While topology and geometry have different focuses, they are closely related. Many geometric properties can be studied using topological methods, and topology can provide a useful framework for understanding the underlying structure of geometric objects. As a result, topology and geometry often intersect and overlap in interesting and useful ways.

(a) Let $[n]$ denote the totally ordered set $\{0,1, \ldots, n\}$. Let $\phi:[m] \rightarrow[n]$ be an order preserving function (so that if $i \leq j$ then $\phi(i) \leq \phi(j)$ ). Identifying the elements of $[n]$ with the vertices of the standard simplex $\Delta^n, \phi$ extends to an affine map $\Delta^m \rightarrow \Delta^n$ that we also denote by $\phi$. Give a formula for this map in terms of barycentric coordinates: If $\phi\left(s_0, \ldots, s_m\right)=\left(t_0, \ldots, t_n\right)$, what is $t_j$ as a function of $\left(s_0, \ldots, s_m\right) ?$

We can express the vertices of the standard simplex $\Delta^n$ as the barycentric coordinates $(0,0,\ldots,0,1)$, $(0,0,\ldots,1,0)$, $(0,0,\ldots,1)$, $(0,0,\ldots,1,1,0)$, $(0,0,\ldots,1,0,1)$, $\ldots$, $(1,0,\ldots,0,0)$, $(0,1,\ldots,0,0)$, $(0,0,\ldots,0,1)$, where the $1$ appears in the $i$-th position.

Let $\phi:[m] \rightarrow[n]$ be an order-preserving function, and suppose that $\phi(s_i) = t_j$. Then the affine map $\phi:\Delta^m \rightarrow \Delta^n$ sends the barycentric coordinate $(s_0,\ldots,s_m)$ to the point in $\Delta^n$ whose barycentric coordinates are $(t_0,\ldots,t_n)$.

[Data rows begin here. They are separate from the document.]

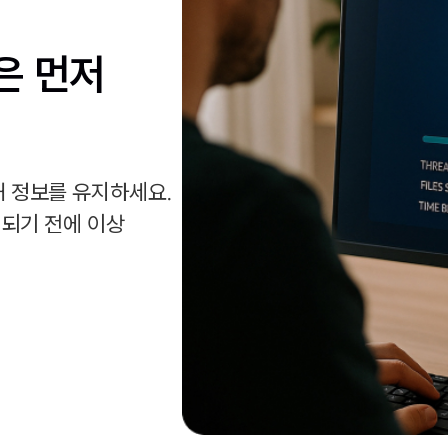
은 먼저
 정보를 유지하세요.
 되기 전에 이상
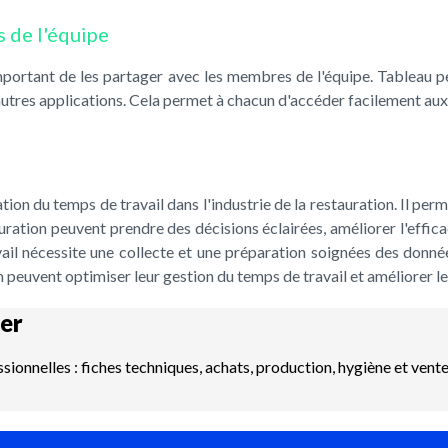
 de l'équipe
t important de les partager avec les membres de l'équipe. Tableau
d'autres applications. Cela permet à chacun d'accéder facilement aux
tion du temps de travail dans l'industrie de la restauration. Il perm
tauration peuvent prendre des décisions éclairées, améliorer l'effic
il nécessite une collecte et une préparation soignées des données
on peuvent optimiser leur gestion du temps de travail et améliorer 
er
ssionnelles : fiches techniques, achats, production, hygiène et vent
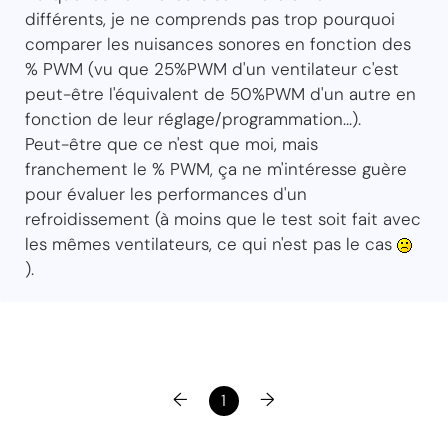
différents, je ne comprends pas trop pourquoi
comparer les nuisances sonores en fonction des
% PWM (vu que 25%PWM d'un ventilateur c'est
peut-être l'équivalent de 50%PWM d'un autre en
fonction de leur réglage/programmation...).
Peut-être que ce n'est que moi, mais
franchement le % PWM, ça ne m'intéresse guère
pour évaluer les performances d'un
refroidissement (à moins que le test soit fait avec
les mêmes ventilateurs, ce qui n'est pas le cas
).
←
→
1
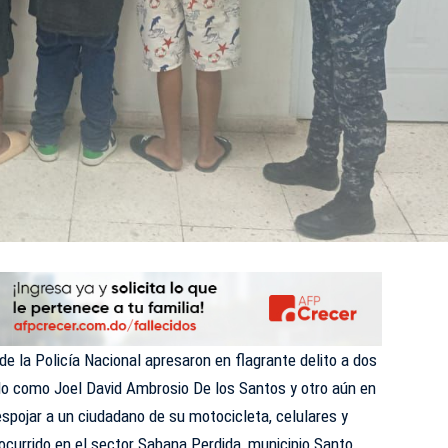
de la
Policía Nacional
apresaron en flagrante delito a dos
ado como Joel David Ambrosio De los Santos y otro aún en
espojar a un ciudadano de su motocicleta, celulares y
ocurrido en el sector
Sabana Perdida
, municipio Santo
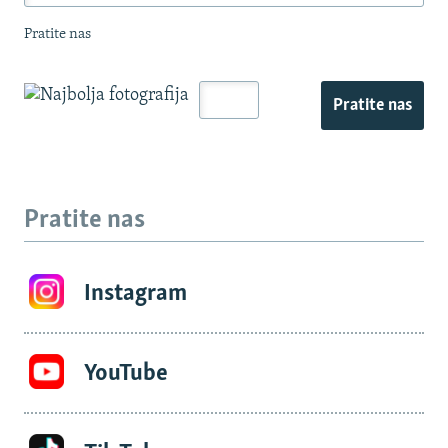
Pratite nas
Pratite nas
Pratite nas
Instagram
YouTube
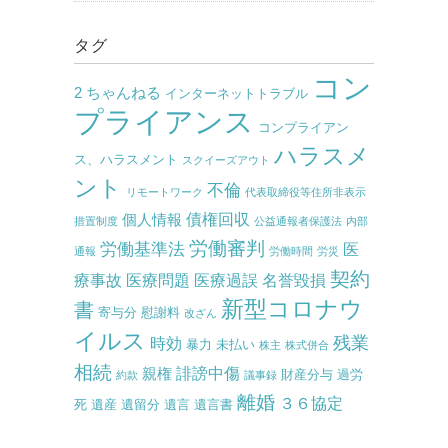
タグ
コン
2 ちゃんねる
インターネットトラブル
プライアンス
コンプライアン
ハラスメ
ス、ハラスメント
スクイーズアウト
ント
不倫
リモートワーク
代表取締役等住所非表示
債権回収
個人情報
措置制度
公益通報者保護法
内部
労働審判
労働基準法
医
通報
労働時間
労災
契約
療事故
医療問題
医療過誤
名誉毀損
新型コロナウ
書
寄与分
慰謝料
改ざん
イルス
残業
時効
暴力
未払い
株主
株式併合
相続
誹謗中傷
親権
財産分与
過労
約款
議事録
離婚
３６協定
死
遺産
遺留分
遺言
遺言書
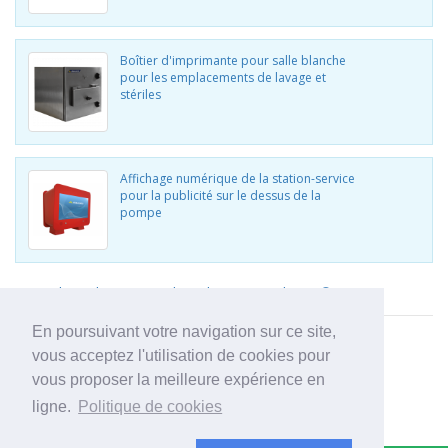
Boîtier d'imprimante pour salle blanche
pour les emplacements de lavage et
stériles
Affichage numérique de la station-service
pour la publicité sur le dessus de la
pompe
Visualisez d'autres produits de Armagard LTD
En poursuivant votre navigation sur ce site,
vous acceptez l'utilisation de cookies pour
vous proposer la meilleure expérience en
ligne.
Politique de cookies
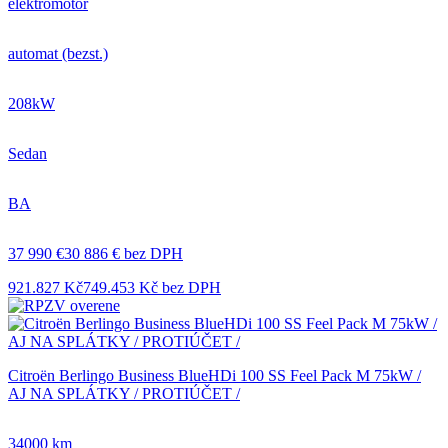
elektromotor
automat (bezst.)
208kW
Sedan
BA
37 990 €
30 886 € bez DPH
921.827 Kč
749.453 Kč bez DPH
Citroën Berlingo Business BlueHDi 100 SS Feel Pack M 75kW /
AJ NA SPLÁTKY / PROTIÚČET /
34000 km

To compute $t_j$, we note that the $j$-th coordinate of the barycentric coordinates of a point in $\Delta^n$ is given by the sum of the weights of the vertices of $\Delta^n$ that lie in the $j$-th face of $\Delta^n$. In other words, $t_j$ is the sum of the weights of the vertices of $\Delta^n$ whose $j$-th coordinate is $1$.

Let $I_j$ denote the set of indices $i$ such that $\phi(s_i) = j$. Then we have \begin{align*} t_j &= \sum_{i \in I_j} w_i \ &= \sum_{i \in I_j} \prod_{k \neq i} \frac{s_k}{s_k – s_i}, \end{align*} where $w_i$ denotes the weight of the vertex of $\Delta^m$ whose $i$-th coordinate is $1$. The second equality follows from the formula for barycentric coordinates of a point in the simplex.

(b) Write $d^j:[n-1] \rightarrow[n]$ for the order preserving injection that omits $j$ as a value. Show that an order preserving injection $\phi:[n-k] \rightarrow[n]$ is uniquely a composition of the form $d^{j_k} d^{j_{k-1}} \cdots d^{j_1}$, with $0 \leq j_1<j_2<\cdots<j_k \leq n$. Do this by describing the integers $j_1, \ldots, j_k$ directly in terms of $\phi$, and then verify the straightening rule
$$d^i d^j=d^{j+1} d^i \quad \text { for } \quad i \leq j$$

To describe the integers $j_1,\ldots,j_k$ directly in terms of $\phi$, we proceed by induction on $k$. For $k=1$, we let $j_1$ be the unique value $j$ such that $\phi$ maps $[j-1]$ bijectively onto $\phi([j-1])$ and maps $j$ to $\phi([j-1])\cup{\phi(j)}$. This value exists because $\phi$ is order preserving, so it maps each element of $[n-k]$ to an interval contained in $[n]$, and hence maps $n-k$ to an interval contained in $[n-1]$. By the induction hypothesis, we may assume that $\phi=d^{j_1}\circ\cdots\circ d^{j_{k-1}}\circ d^{j_k’}$ for some integers $j_1<\cdots<j_{k-1}<j_k’\leq n-1$. Let $j_k$ be the unique value such that $\phi$ maps $[j_k-1]$ bijectively onto $\phi([j_k-1])$ and maps $j_k$ to $\phi([j_k-1])\cup{\phi(j_k’)}$. Again, this value exists because $\phi$ is order preserving and maps $j_k’$ to an interval contained in $[n]$. By construction, we have $j_k’>j_{k-1}$, so $j_k$ is strictly greater than all the integers $j_1,\ldots,j_{k-1}$.

We now prove the straightening rule by induction on $i$. For the base case $i=0$, note that $d^0$ is the identity map and hence commutes with $d^j$ for any $j$. For the induction step, suppose that $i\geq 1$ and let $\phi=d^{j_k}\circ\cdots\circ d^{j_1}$ and $\psi=d^i\circ d^j$, where $0\leq j\leq i\leq n-1$. We need to show that $\psi$ can be expressed in the form $d^{j_k’}\circ\cdots\circ d^{j_1′}\circ d^{j_{k+1}’}\circ d^{j_k}\circ\cdots\circ d^{j_{i+1}}$, where $j_1′,\ldots,j_{k+1}’$ are integers such that $0\leq j_1′<\cdots<j_{k+1}’\leq n$. We consider two cases.

Case 1: $j<i\leq j+1$. In this case, we have $\psi=d^i\circ d^j=d^{j+1}\circ d^i$, so we can take $j_1′,\ldots,j_{k+1}’$ to be the same as $j_1,\ldots,j_k,j+1,i$ in some order.